→ Assignment
Each entry must be restated word for word, with nothing omitted.

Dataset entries
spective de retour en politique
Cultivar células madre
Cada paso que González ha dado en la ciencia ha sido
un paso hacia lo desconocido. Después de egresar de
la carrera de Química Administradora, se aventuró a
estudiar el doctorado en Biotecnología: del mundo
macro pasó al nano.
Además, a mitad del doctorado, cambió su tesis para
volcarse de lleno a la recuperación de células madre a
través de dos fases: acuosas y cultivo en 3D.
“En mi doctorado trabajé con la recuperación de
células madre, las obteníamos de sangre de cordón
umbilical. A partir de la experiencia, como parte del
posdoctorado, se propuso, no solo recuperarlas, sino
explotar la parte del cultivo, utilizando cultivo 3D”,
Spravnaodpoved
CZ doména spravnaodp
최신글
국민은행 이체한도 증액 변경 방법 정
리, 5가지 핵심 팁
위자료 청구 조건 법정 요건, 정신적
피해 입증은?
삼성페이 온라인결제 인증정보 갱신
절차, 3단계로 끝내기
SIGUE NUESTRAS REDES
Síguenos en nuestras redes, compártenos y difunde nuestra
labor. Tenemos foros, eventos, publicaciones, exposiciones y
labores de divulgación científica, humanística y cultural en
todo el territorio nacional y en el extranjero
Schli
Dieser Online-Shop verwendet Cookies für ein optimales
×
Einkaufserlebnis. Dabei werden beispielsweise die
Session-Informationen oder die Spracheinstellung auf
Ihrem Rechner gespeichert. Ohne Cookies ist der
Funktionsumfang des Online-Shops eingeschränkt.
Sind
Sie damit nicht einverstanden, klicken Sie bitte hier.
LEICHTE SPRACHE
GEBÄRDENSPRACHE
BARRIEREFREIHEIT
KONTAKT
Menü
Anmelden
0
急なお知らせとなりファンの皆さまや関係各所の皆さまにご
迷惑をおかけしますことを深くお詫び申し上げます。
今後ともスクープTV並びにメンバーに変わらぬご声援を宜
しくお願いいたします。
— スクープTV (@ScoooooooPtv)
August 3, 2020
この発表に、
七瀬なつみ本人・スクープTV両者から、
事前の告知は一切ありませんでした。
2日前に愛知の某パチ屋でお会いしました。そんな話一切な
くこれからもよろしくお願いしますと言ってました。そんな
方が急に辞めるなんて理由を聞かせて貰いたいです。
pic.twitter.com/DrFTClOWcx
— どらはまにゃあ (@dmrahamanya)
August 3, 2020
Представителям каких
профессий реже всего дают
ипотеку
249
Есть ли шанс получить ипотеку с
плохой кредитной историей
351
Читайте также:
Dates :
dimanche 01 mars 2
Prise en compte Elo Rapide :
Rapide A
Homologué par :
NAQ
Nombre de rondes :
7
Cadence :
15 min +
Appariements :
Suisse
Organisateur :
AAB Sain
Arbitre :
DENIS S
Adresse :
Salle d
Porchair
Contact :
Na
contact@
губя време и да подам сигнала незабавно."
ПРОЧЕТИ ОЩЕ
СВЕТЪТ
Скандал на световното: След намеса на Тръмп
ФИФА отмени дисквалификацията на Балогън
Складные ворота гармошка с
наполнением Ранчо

→ Output
spective de retour en politique
Cultivar células madre
Cada paso que González ha dado en la ciencia ha sido
un paso hacia lo desconocido. Después de egresar de
la carrera de Química Administradora, se aventuró a
estudiar el doctorado en Biotecnología: del mundo
macro pasó al nano.
Además, a mitad del doctorado, cambió su tesis para
volcarse de lleno a la recuperación de células madre a
través de dos fases: acuosas y cultivo en 3D.
“En mi doctorado trabajé con la recuperación de
células madre, las obteníamos de sangre de cordón
umbilical. A partir de la experiencia, como parte del
posdoctorado, se propuso, no solo recuperarlas, sino
explotar la parte del cultivo, utilizando cultivo 3D”,
Spravnaodpoved
CZ doména spravnaodp
최신글
국민은행 이체한도 증액 변경 방법 정
리, 5가지 핵심 팁
위자료 청구 조건 법정 요건, 정신적
피해 입증은?
삼성페이 온라인결제 인증정보 갱신
절차, 3단계로 끝내기
SIGUE NUESTRAS REDES
Síguenos en nuestras redes, compártenos y difunde nuestra
labor. Tenemos foros, eventos, publicaciones, exposiciones y
labores de divulgación científica, humanística y cultural en
todo el territorio nacional y en el extranjero
Schli
Dieser Online-Shop verwendet Cookies für ein optimales
×
Einkaufserlebnis. Dabei werden beispielsweise die
Session-Informationen oder die Spracheinstellung auf
Ihrem Rechner gespeichert. Ohne Cookies ist der
Funktionsumfang des Online-Shops eingeschränkt.
Sind
Sie damit nicht einverstanden, klicken Sie bitte hier.
LEICHTE SPRACHE
GEBÄRDENSPRACHE
BARRIEREFREIHEIT
KONTAKT
Menü
Anmelden
0
急なお知らせとなりファンの皆さまや関係各所の皆さまにご
迷惑をおかけしますことを深くお詫び申し上げます。
今後ともスクープTV並びにメンバーに変わらぬご声援を宜
しくお願いいたします。
— スクープTV (@ScoooooooPtv)
August 3, 2020
この発表に、
七瀬なつみ本人・スクープTV両者から、
事前の告知は一切ありませんでした。
2日前に愛知の某パチ屋でお会いしました。そんな話一切な
くこれからもよろしくお願いしますと言ってました。そんな
方が急に辞めるなんて理由を聞かせて貰いたいです。
pic.twitter.com/DrFTClOWcx
— どらはまにゃあ (@dmrahamanya)
August 3, 2020
Представителям каких
профессий реже всего дают
ипотеку
249
Есть ли шанс получить ипотеку с
плохой кредитной историей
351
Читайте также:
Dates :
dimanche 01 mars 2
Prise en compte Elo Rapide :
Rapide A
Homologué par :
NAQ
Nombre de rondes :
7
Cadence :
15 min +
Appariements :
Suisse
Organisateur :
AAB Sain
Arbitre :
DENIS S
Adresse :
Salle d
Porchair
Contact :
Na
contact@
губя време и да подам сигнала незабавно."
ПРОЧЕТИ ОЩЕ
СВЕТЪТ
Скандал на световното: След намеса на Тръмп
ФИФА отмени дисквалификацията на Балогън
Складные ворота гармошка с
наполнением Ранчо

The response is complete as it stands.